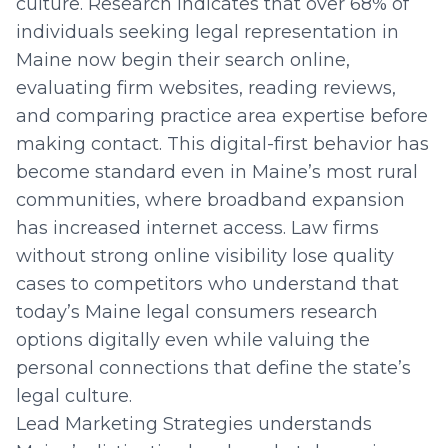
culture. Research indicates that over 68% of
individuals seeking legal representation in
Maine now begin their search online,
evaluating firm websites, reading reviews,
and comparing practice area expertise before
making contact. This digital-first behavior has
become standard even in Maine’s most rural
communities, where broadband expansion
has increased internet access. Law firms
without strong online visibility lose quality
cases to competitors who understand that
today’s Maine legal consumers research
options digitally even while valuing the
personal connections that define the state’s
legal culture.
Lead Marketing Strategies understands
○ ○ ○
Repeat only the lines between the start of the data and the line with "without strong online visibility lose quality", including those two lines, and skip the pictures.

RESULT –
culture. Research indicates that over 68% of
individuals seeking legal representation in
Maine now begin their search online,
evaluating firm websites, reading reviews,
and comparing practice area expertise before
making contact. This digital-first behavior has
become standard even in Maine’s most rural
communities, where broadband expansion
has increased internet access. Law firms
without strong online visibility lose quality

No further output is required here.